I had to keep the woman calm and ask questions about their location and whether it was possible he was armed.
The woman made it through, and I did, too, but I was still shaken up in the parking lot after work.
Macon had waited with me until I was steady enough to drive home.
“I’m glad we were both assigned here,” I said. The sidewalk was cold underneath my ass. We were perched on the curb, socially distanced at six feet apart. “I felt safer knowing you were there. Like, if I had messed up, I knew you could have stepped in and handled it.”
“You wouldn’t have messed up. You didn’t. Honestly, I think that’s why we were both sent here. We’re levelheaded.”
“You are,” I said.
“You don’t give yourself enough credit.”
“Still. I’m glad you’re here. I would have really missed you.”
It was the plain truth, and I hadn’t meant anything weird by it. But his ears reddened, and his words caught in his throat. “I would have missed you, too.”
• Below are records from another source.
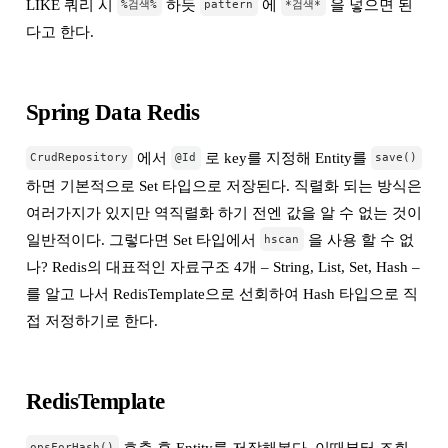
LIKE 쿼리 시
하듯
에
을 넣으면 된
%검색%
pattern
*검색*
다고 한다.
Spring Data Redis
에서
로 key를 지정해 Entity를
CrudRepository
@Id
save()
하면 기본적으로 Set 타입으로 저장된다. 직렬화 되는 방식은
여러가지가 있지만 역직렬화 하기 전엔 값을 알 수 없는 것이
일반적이다. 그렇다면 Set 타입에서
을 사용 할 수 없
hscan
나? Redis의 대표적인 자료구조 4개 – String, List, Set, Hash –
를 알고 나서 RedisTemplate으로 선회하여 Hash 타입으로 직
접 저정하기로 한다.
RedisTemplate
호출 후 Entity를 저장해본다. 이때부터 조회
opsForHash()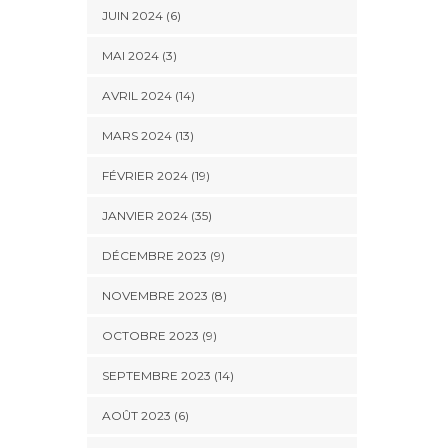
JUIN 2024 (6)
MAI 2024 (3)
AVRIL 2024 (14)
MARS 2024 (13)
FÉVRIER 2024 (19)
JANVIER 2024 (35)
DÉCEMBRE 2023 (9)
NOVEMBRE 2023 (8)
OCTOBRE 2023 (9)
SEPTEMBRE 2023 (14)
AOÛT 2023 (6)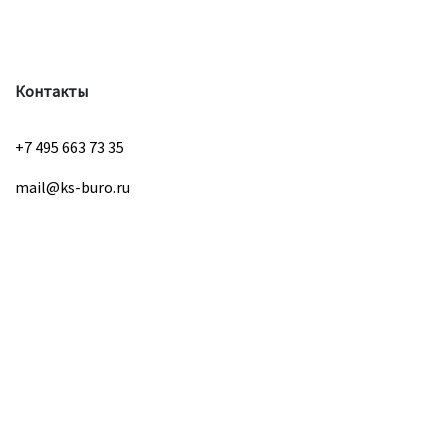
Контакты
+7 495 663 73 35
mail@ks-buro.ru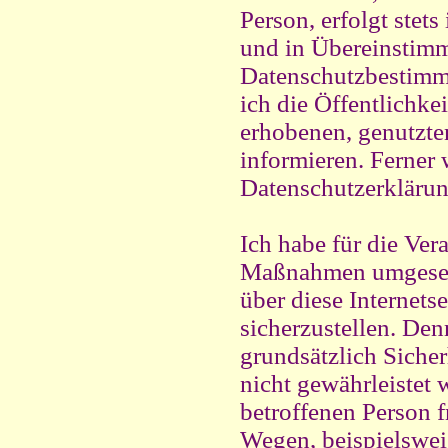
Person, erfolgt ste
und in Übereinstimm
Datenschutzbestimmu
ich die Öffentlichk
erhobenen, genutzte
informieren. Ferner 
Datenschutzerklärun
Ich habe für die Ver
Maßnahmen umgesetz
über diese Internets
sicherzustellen. De
grundsätzlich Sicher
nicht gewährleistet 
betroffenen Person f
Wegen, beispielsweis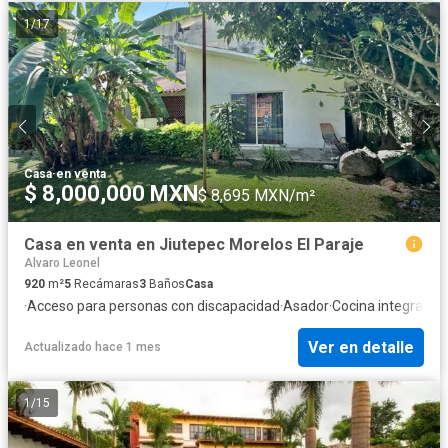
1
/
17
Casa
·
en venta
$ 8,000,000 MXN
$ 8,695 MXN/m²
Casa en venta en Jiutepec Morelos El Paraje
Alvaro Leonel
920
m²
5
Recámaras
3
Baños
Casa
·
Acceso para personas con discapacidad
·
Asador
·
Cocina integral
·
Se
Ver en detalle
Actualizado hace 1 mes
1
/
15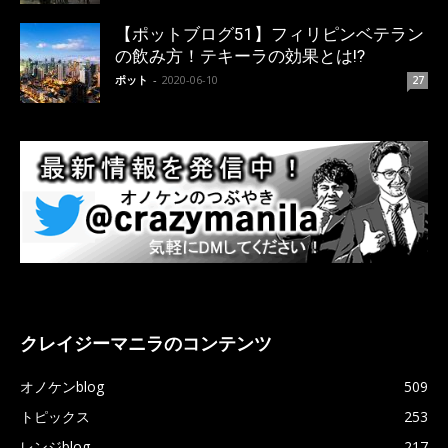
【ポットブログ51】フィリピンベテラン
の飲み方！テキーラの効果とは!?
ポット
-
2020-06-10
27
クレイジーマニラのコンテンツ
オノケンblog
509
トピックス
253
レンジblog
217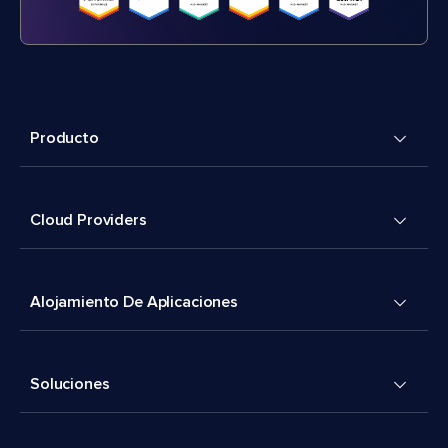
Producto
Cloud Providers
Alojamiento De Aplicaciones
Soluciones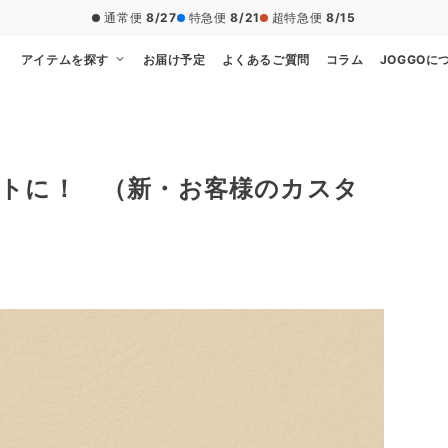
20,000円（税込）以上のご注文で送料無料
アイテムを探す
お届け予定
よくあるご質問
コラム
JOGGOに
トに！ （新・お客様のカスタ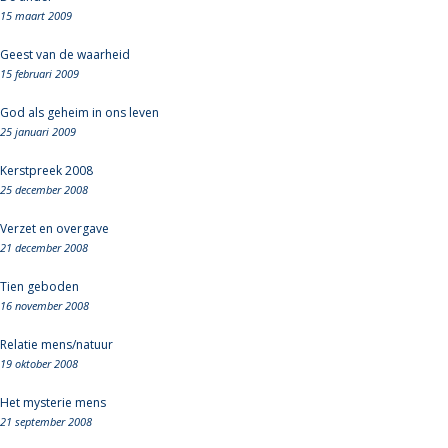
15 maart 2009
Geest van de waarheid
15 februari 2009
God als geheim in ons leven
25 januari 2009
Kerstpreek 2008
25 december 2008
Verzet en overgave
21 december 2008
Tien geboden
16 november 2008
Relatie mens/natuur
19 oktober 2008
Het mysterie mens
21 september 2008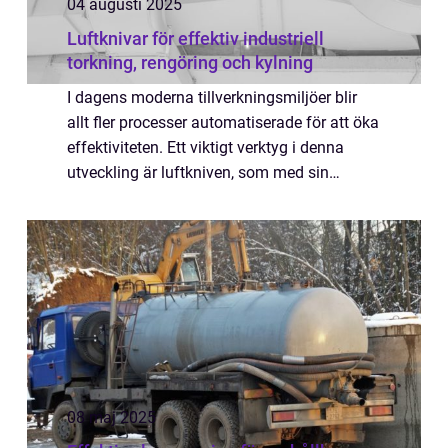
04 augusti 2025
Luftknivar för effektiv industriell
torkning, rengöring och kylning
I dagens moderna tillverkningsmiljöer blir
allt fler processer automatiserade för att öka
effektiviteten. Ett viktigt verktyg i denna
utveckling är luftkniven, som med sin
imponerande teknologi revolutionerar hur
företag inom...
08 maj 2025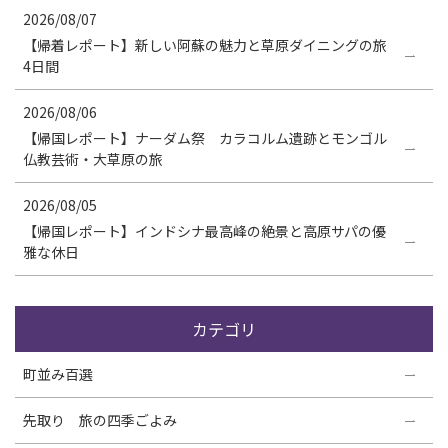
2026/08/07
【帰着レポート】新しい阿蘇の魅力と草原ダイニングの旅
4日間
2026/08/06
【帰国レポート】ナーダム祭 カラコルム遺跡とモンゴル
仏教芸術・大草原の旅
2026/08/05
【帰国レポート】インドシナ最高峰の絶景と高原サパの優
雅な休日
カテゴリ
町並み百選
先取り 旅の四季ごよみ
My whole body grew hot in response.
Macon’s metal watering can clanked against the rim of a potted plant, jolting me back to the present. My body was burning again.
No , I texted Kat. Not yet.
She was right that quitting my job while my life was in upheaval wouldn’t be smart.
But it also didn’t feel safe. I needed the safety of this job and these coworkers, and Macon was the safest of all.
I promised myself that I would honor our past and do right by him: I would search for a new job in February so he could feel safe at his job, too.
I wouldn’t let this terrible silence hang in the air between us for so long that he’d be forced to quit first.
But I did need time. I did need this month.
My phone lit up again.
Adam wants to know if you’re free tomorrow night , Brittany said.